Демьяновские жители - [195]
— Одевайте, — Яков протянул ему сетку и кожаные перчатки.
И, будто укорив себя за то, что потратили время на такое пустословие, они тут же забыли о нем, сосредоточив все свое внимание на осмотре роевен. С особенным волнением, как заметил Туманов, Яков открыл новый, еще пахнущий краской улей — здесь помещался дикий, вчера только снятый им с липы, перелетный рой, доставивший ему много хлопот и переживаний; для поимки он применил старый, которому его научил еще дед, способ — бил молотком по косе и скакал на лошади следом за ним до самой опушки, пока не посадил его на старую дуплистую липу. Пчелы быстро и согласно, без обычной в таком случае толкучки у людей, сцепились лапками, образовав черный, медоносно дышащий, живой клубок. Яков бережно снял и опустил его в корзину и, прикрыв холстинкой, благополучно привез рой на пасеку.

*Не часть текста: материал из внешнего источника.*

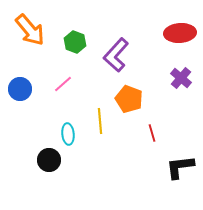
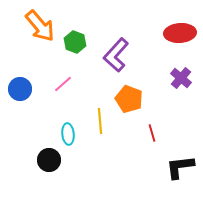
orange arrow: moved 10 px right, 4 px up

Рой этот, недавно задичавший и обреченный на гибель без матки, особенно заботил Якова, и он признался брату, что не спал из-за него ночь. Теперь к нему была подсажена матка, и, как братья безошибочно определили, рой принял ее старшинство над собой. Не оставалось сомнения, что рой был приручен, то есть спасен от гибели. Иван Иванович удержался, не став хвалить брата, но в душе свой порадовался и погордился им. Брат Яков жил верной, трудовой и ясной жизнью. И еще роднее он стал ему, когда привел в свою лесничью сторожку Елизавету Бубнову. Яков сошелся с нею по велению сердца, не преследуя никакой корыстной цели и выгоды, и, как видел Иван Иванович, они были счастливы.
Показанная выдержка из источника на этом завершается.